What is needed — Reproduce the listing below exactly, except for its pictures.

Data to examine —

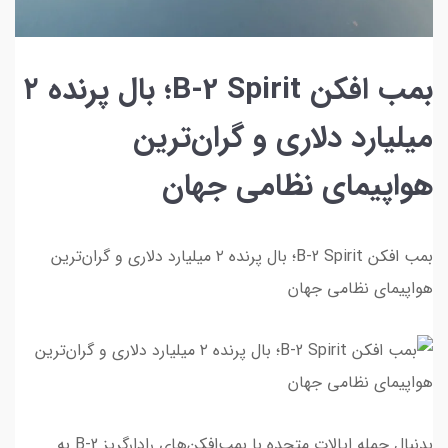
بمب افکن B-2 Spirit؛ بال پرنده ۲
میلیارد دلاری و گران‌ترین
هواپیمای نظامی جهان
بمب افکن B-2 Spirit؛ بال پرنده ۲ میلیارد دلاری و گران‌ترین
هواپیمای نظامی جهان
بدنبال حمله ایالات متحده با بمب‌افکن‌های رادارگریز B-2 به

Solution for this exercise —
بمب افکن B-2 Spirit؛ بال پرنده ۲
میلیارد دلاری و گران‌ترین
هواپیمای نظامی جهان
بمب افکن B-2 Spirit؛ بال پرنده ۲ میلیارد دلاری و گران‌ترین
هواپیمای نظامی جهان
بدنبال حمله ایالات متحده با بمب‌افکن‌های رادارگریز B-2 به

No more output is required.